The Statute of Limitations Trap

For most tax returns, the IRS has 3 years to assess additional tax (6 years if income is understated by more than 25%). But if a required international information return is not filed, the statute of limitations on the entire return remains open indefinitely until the missing form is filed. A taxpayer who forgot to file Form 5471 in 2018 has a 2018 return that is still open for audit on every issue - not just the CFC. This applies to Forms 5471, 5472, 8865, 8858, 3520, 3520-A, 8621, and 8938.

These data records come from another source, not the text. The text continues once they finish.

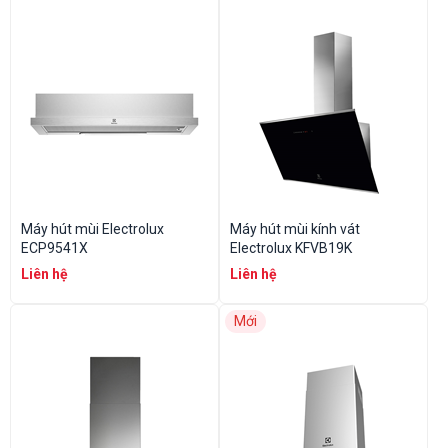
Máy hút mùi Electrolux
Máy hút mùi kính vát
ECP9541X
Electrolux KFVB19K
Liên hệ
Liên hệ
Mới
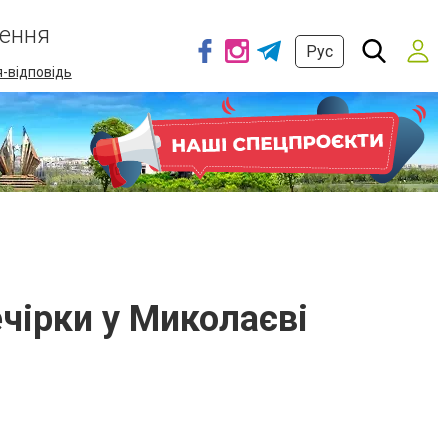
ення
Рус
-відповідь
чірки у Миколаєві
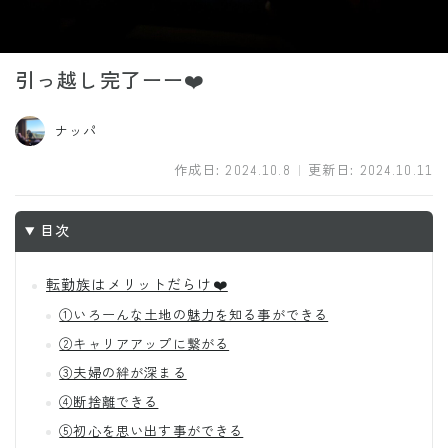
引っ越し完了ーー❤️
ナッパ
作成日:
2024.10.8
更新日:
2024.10.11
目次
転勤族はメリットだらけ❤️
①いろーんな土地の魅力を知る事ができる
②キャリアアップに繋がる
③夫婦の絆が深まる
④断捨離できる
⑤初心を思い出す事ができる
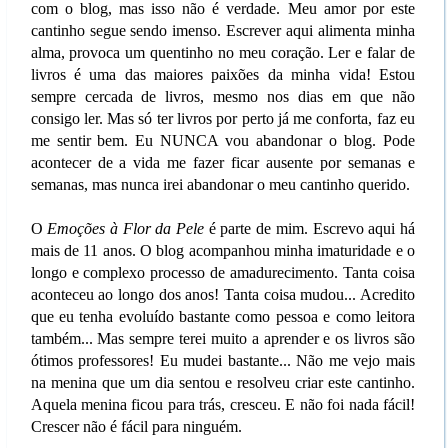
com o blog, mas isso não é verdade. Meu amor por este
cantinho segue sendo imenso. Escrever aqui alimenta minha
alma, provoca um quentinho no meu coração. Ler e falar de
livros é uma das maiores paixões da minha vida! Estou
sempre cercada de livros, mesmo nos dias em que não
consigo ler. Mas só ter livros por perto já me conforta, faz eu
me sentir bem. Eu NUNCA vou abandonar o blog. Pode
acontecer de a vida me fazer ficar ausente por semanas e
semanas, mas nunca irei abandonar o meu cantinho querido.
O
Emoções à Flor da Pele
é parte de mim. Escrevo aqui há
mais de 11 anos. O blog acompanhou minha imaturidade e o
longo e complexo processo de amadurecimento. Tanta coisa
aconteceu ao longo dos anos! Tanta coisa mudou... Acredito
que eu tenha evoluído bastante como pessoa e como leitora
também... Mas sempre terei muito a aprender e os livros são
ótimos professores! Eu mudei bastante... Não me vejo mais
na menina que um dia sentou e resolveu criar este cantinho.
Aquela menina ficou para trás, cresceu. E não foi nada fácil!
Crescer não é fácil para ninguém.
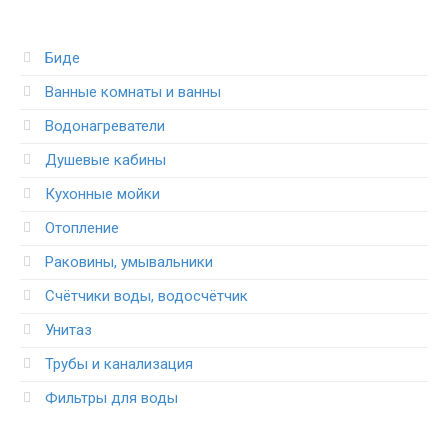
Биде
Ванные комнаты и ванны
Водонагреватели
Душевые кабины
Кухонные мойки
Отопление
Раковины, умывальники
Счётчики воды, водосчётчик
Унитаз
Трубы и канализация
Фильтры для воды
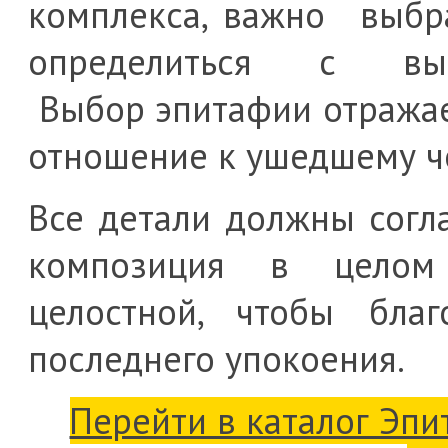
комплекса, важно выбра
определиться с вы
Выбор эпитафии отражае
отношение к ушедшему ч
Все детали должны согл
композиция в целом
целостной, чтобы бла
последнего упокоения.
Перейти в каталог Эп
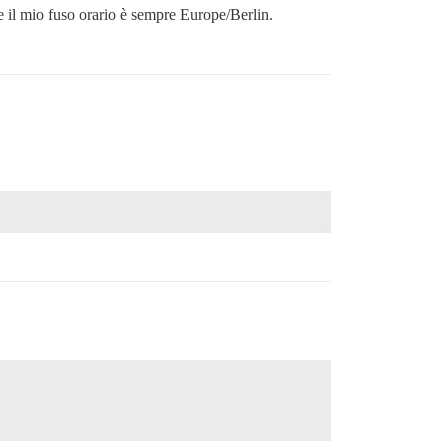
il mio fuso orario è sempre Europe/Berlin.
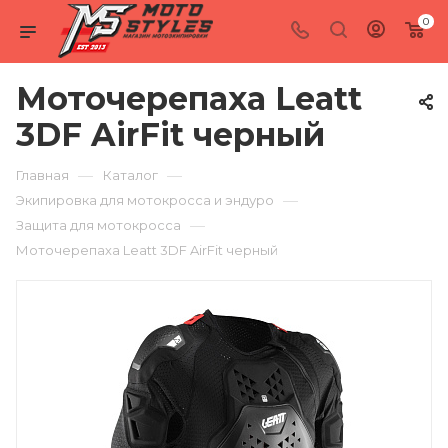
0
Моточерепаха Leatt
3DF AirFit черный
—
—
Главная
Каталог
—
Экипировка для мотокросса и эндуро
—
Защита для мотокросса
Моточерепаха Leatt 3DF AirFit черный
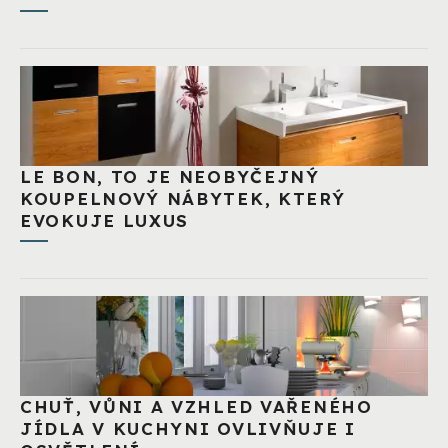
LE BON, TO JE NEOBYČEJNÝ
KOUPELNOVÝ NÁBYTEK, KTERÝ
EVOKUJE LUXUS
CHUŤ, VŮNI A VZHLED VAŘENÉHO
JÍDLA V KUCHYNI OVLIVŇUJE I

Entity-Level Reporting Forms

Form 5471 Information Return of US Persons With Respect to Certain Foreign Corporations
Who filesUS persons who are officers, directors, or shareholders of a controlled foreign corporation (CFC) - generally 10%+ US shareholders. Five categories of filers (Categories 1-5) with different schedule requirements.
What it reportsCFC structure, ownership, balance sheet, income statement, Subpart F income, NCTI/GILTI tested income, previously taxed income (PTI) accounts, intercompany transactions, earnings and profits.
Due dateWith the US person's income tax return (including extensions). For calendar-year individuals: April 15, extended to October 15.
Penalty: $10,000 per form per year for failure to file. Continuing failure after IRS notice: additional $10,000 for each 30-day period, up to $50,000 per form. Criminal penalties possible for willful failure. IRC §6038(b).
Form 5472 Information Return of a 25% Foreign-Owned US Corporation or Foreign Corporation Engaged in a US Trade or Business
Who filesA US corporation with 25%+ foreign ownership, or a foreign corporation engaged in a US trade or business. Disregarded entities (single-member LLCs) owned by foreign persons also file Form 5472 as if they were corporations since 2017 regulations.
What it reportsAll reportable transactions between the filer and its foreign related parties: sales, services, rents, royalties, loans, and any other transfers of value exceeding $0 (no de minimis exception).
Due dateWith the corporation's income tax return (Form 1120 or 1120-F), including extensions. For disregarded entities with no other return obligation, April 15 (extended to October 15).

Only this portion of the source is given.